The U.S. House of Representatives brought the six-month FAA extension bill back to the floor for a vote today, and this time the measure passed by a vote of 264-155. A previous attempt to pass the bill under fast-track suspension rules failed earlier this week amid Democratic protests over a range of issues, including health care, DREAMers, flood insurance and disaster relief.
House leaders added tax relief for hurricane victims to the bill, providing incentive to win over key Democrats. The House yesterday began debate on the bill, which would extend the FAA's authorization through March 31, 2018. House Transportation and Infrastructure (T&I) Committee chairman Bill Shuster (R-Pennsylvania) urged passage, saying, “The FAA extension we are considering this week is not a pawn in a Washington game of political brinksmanship."

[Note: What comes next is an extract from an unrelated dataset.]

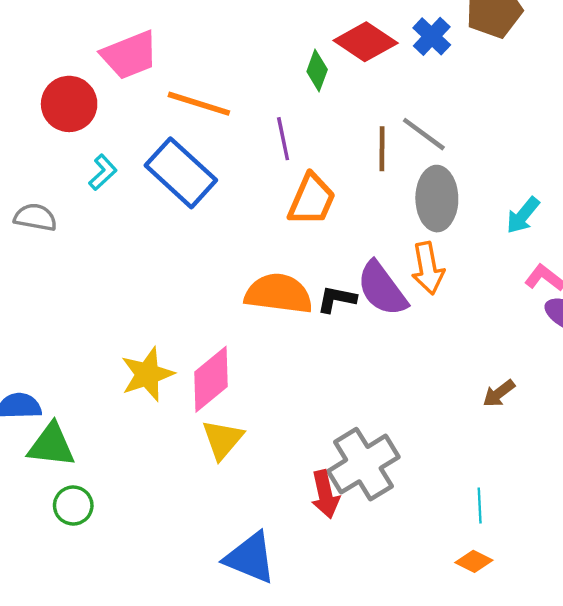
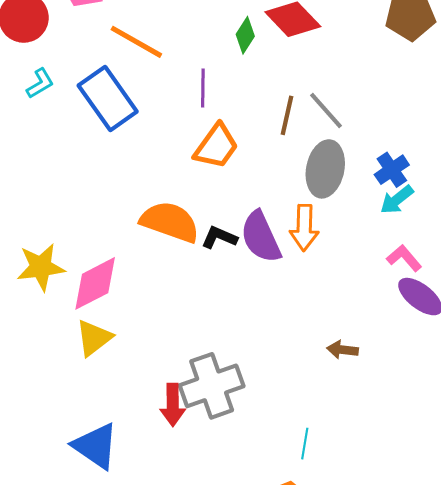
blue cross: (432, 36) -> (392, 170), moved
brown arrow: (499, 393) -> (343, 350), turned 32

Shuster warned of consequences should the FAA’s authority lapse at the end of the month, including the stoppage of the collection of aviation taxes, lapse of airport grants and FAA restoration of facilities damaged in the hurricane. “It is time for Congress to ensure the FAA’s authority, funding and disaster recovery efforts continue uninterrupted to help those impacted by the hurricanes and so desperately in need.”
While the House approved the bill, key Democrats expressed concern about the flood insurance provision in the bill. That provision is drawing protests in the Senate, making it likely that the bill will get amended in that chamber and need to return to the House for further consideration.